Investors have been treating Under Armour (NYSE: UA ) like a smelly ol' gym shoe this year, tossing the shares in the proverbial trash bin; they’ve plummeted from a high in the mid-$60s to a pre-earnings low of nearly $18. But if you'll permit me to run with an already noxious metaphor, yesterday we pulled the shoes out of the garbage and gave 'em a good shot of Lysol, and this morning they're smelling like new again.
After reporting 28% improvement in earnings, UA shares leapt an astonishing 26% in a single day. And for this, you've got to credit the company's ability to maintain strong margins on its goods. With the gross rising to 51% last quarter, UA's leaving Deckers Outdoor (Nasdaq: DECK ) , Nike (NYSE: NKE ) , Columbia Sportswear (Nasdaq: COLM ) , and Wolverine World Wide (NYSE: WWW ) in the dust. And as good as this sounds, it's only the smallest part of the good news.
Trusted, verified, and ready to run
Last quarter, I gave credit where it was due: to UA management, for making a good start on its promise to pare inventory growth until it's "growing in line with net revenues." In Q3, they completed the job. With sales up 24% year over year in Q3, inventories grew just 8%.
What's more, as COO Wayne Marino noted, ever since poaching David McCreight from Sears Holdings (Nasdaq: SHLD ) in July: "Inventory control has been a major focus for the organization [leading] to the team's successful delivery on those expectations. By year end, we still anticipate inventory growth to remain below the rate of revenue growth, and for 2009, we are striving for improved inventory efficiency." So not only has UA promised to fix this problem, and not only has it delivered on that promise, but UA's now promising to improve its inventory situation even further.
Why that's important
At last report, UA was still running to the negative on free cash flow -- not the best place to be in the middle of a recession. Now that it's tying up less cash in unsold inventories, I hope we'll see cash profitability change for the better.

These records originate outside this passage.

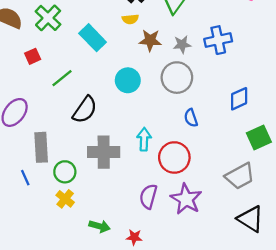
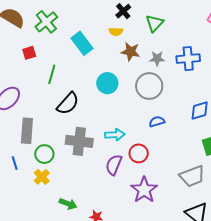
green line: (62, 78) -> (52, 74), turned -42
blue semicircle: (191, 118) -> (157, 122), turned 84
cyan arrow: (144, 139) -> (115, 135), turned 78
red circle: (174, 157) -> (139, 153), size x0.7
blue line: (25, 178) -> (15, 163), moved
purple semicircle: (148, 196) -> (114, 165), moved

Speaking of which, if I've a quibble to make here, that's it -- the fact that we can only "hope" for good news on cash flow. Fools know that a perfect earnings report shows you the money. So ideally, we would all be able to see this for ourselves in a cash flow statement -- but UA continues to withhold this essential document.
Still, after reading those numbers that UA did deign to reveal yesterday, I'm a lot more comfortable trusting UA on this point today.